Gateway to Compliance: Creating a Business Case for eRegulatory
Wednesday, February 27, 2019 | 1:00-2:00PM EST
Free Educational Webinar
Presented by: Leslie Korbee, BS, SI (ASCP), CCRA with Academic Regulatory & Monitoring Services, LLC
This webinar addresses the business and compliance case for moving to an eRegulatory solution for clinical research documentation. If you are uncertain if your institution or your team can afford to implement eRegulatory, this webinar is designed to support your decision making process. The presenter, Leslie Korbee, CCRA has experience with developing and implementing an eRegulatory process with more than 300 clinical research professionals at Cincinnati Children’s, the # 2 pediatric institution in the USA. She has also recently consulted with another academic medical institution on the implementation of the Complion eRegulatory system.
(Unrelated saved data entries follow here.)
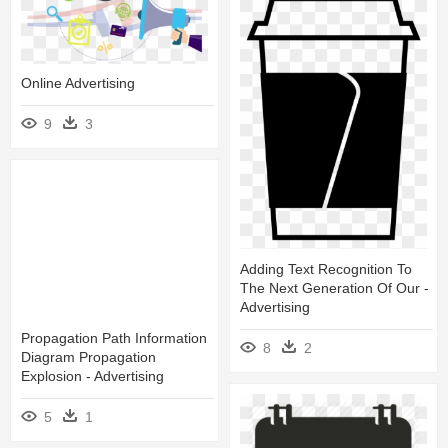
Online Advertising
9
3
Adding Text Recognition To
The Next Generation Of Our -
Advertising
Propagation Path Information
8
2
Diagram Propagation
Explosion - Advertising
5
1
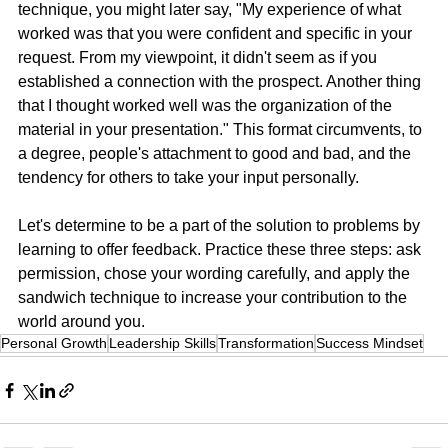
technique, you might later say, "My experience of what 
worked was that you were confident and specific in your 
request. From my viewpoint, it didn't seem as if you 
established a connection with the prospect. Another thing 
that I thought worked well was the organization of the 
material in your presentation." This format circumvents, to 
a degree, people's attachment to good and bad, and the 
tendency for others to take your input personally.
Let's determine to be a part of the solution to problems by 
learning to offer feedback. Practice these three steps: ask 
permission, chose your wording carefully, and apply the 
sandwich technique to increase your contribution to the 
world around you.
Personal Growth
Leadership Skills
Transformation
Success Mindset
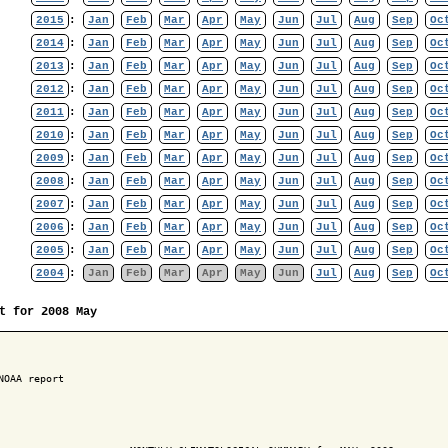
2015
:
Jan
Feb
Mar
Apr
May
Jun
Jul
Aug
Sep
Oc
2014
:
Jan
Feb
Mar
Apr
May
Jun
Jul
Aug
Sep
Oc
2013
:
Jan
Feb
Mar
Apr
May
Jun
Jul
Aug
Sep
Oc
2012
:
Jan
Feb
Mar
Apr
May
Jun
Jul
Aug
Sep
Oc
2011
:
Jan
Feb
Mar
Apr
May
Jun
Jul
Aug
Sep
Oc
2010
:
Jan
Feb
Mar
Apr
May
Jun
Jul
Aug
Sep
Oc
2009
:
Jan
Feb
Mar
Apr
May
Jun
Jul
Aug
Sep
Oc
2008
:
Jan
Feb
Mar
Apr
May
Jun
Jul
Aug
Sep
Oc
2007
:
Jan
Feb
Mar
Apr
May
Jun
Jul
Aug
Sep
Oc
2006
:
Jan
Feb
Mar
Apr
May
Jun
Jul
Aug
Sep
Oc
2005
:
Jan
Feb
Mar
Apr
May
Jun
Jul
Aug
Sep
Oc
2004
:
Jan
Feb
Mar
Apr
May
Jun
Jul
Aug
Sep
Oc
t for 2008 May
NOAA report
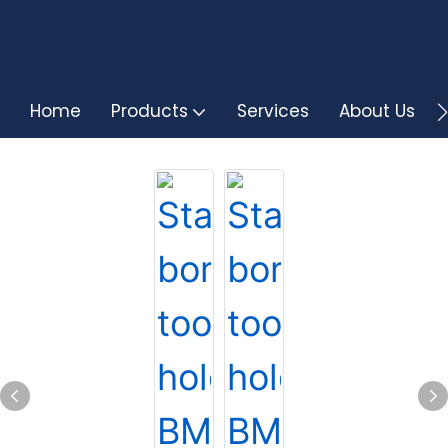
Home
Products
Services
About Us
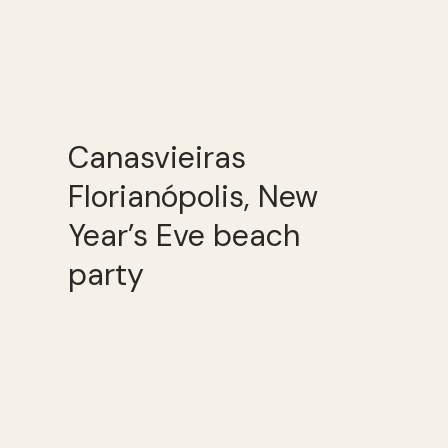
Canasvieiras
Florianópolis, New
Year’s Eve beach
party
- Understand the background and overview of eRegulatory systems
- Be able to navigate the basics of getting started with eRegulatory
- Have the tools and resources needed to create a business case for eRegulatory
Please Note: Complion will provide all registered attendees with a certificate of attendance for self-reporting continuing education credits, within (1) day of the live presentation.
About the Presenter
Leslie Korbee, BS, SI (ASCP), CCRA with Academic Regulatory & Monitoring Services, LLC
Leslie Korbee brings more than 20 years of clinical trials experience to her work in clinical research. Korbee has served in clinical trial development, and as a regulatory writer, and safety monitor, and as a co-author on multiple publications including two New England Journal of Medicine manuscripts. She was one the lead developers of an eRegulatory system supporting clinical research at Cincinnati Children’s since 2015. Her clinical research experience includes project management and regulatory oversight of the award winning multi-center international study, the MILES Trial, working with Frank McCormack, MD. This trial resulted in the FDA approval of sirolimus as the first ever approved treatment for the previously fatal rare lung disease lymphangioleiomyomatosis (LAM). She continues to serve the LAM community as a study monitor for other LAM trials. In addition to her work in LAM clinical research, she has also served for the past ten years with Dr. Bruce Trapnell in clinical research in pulmonary alveolar proteinosis (PAP), another rare lung disease with few treatment options, and continues to support that research. Korbee has also had a strong history of success as a grant writer, supporting investigators in the development of more than 30 million dollars in grants awarded to Cincinnati Children’s Hospital Medical Center during the past ten years.
After her retirement from Cincinnati Children’s, Leslie began a consulting practice, Academic Regulatory & Monitoring Services, LLC to support investigator initiated clinical research. She routinely consults with multiple institutions in Cincinnati, Ohio. Korbee’s training includes a BS from the University of Cincinnati, with a biology major and a chemistry minor. Through her 10-year clinical laboratory background, she became a registered specialist in Immunology, and after moving away from the clinical laboratory, she was credentialed as a Certified Clinical Research Associate through ACRP. She is very grateful for the opportunity to serve the clinical research and academic medical research community.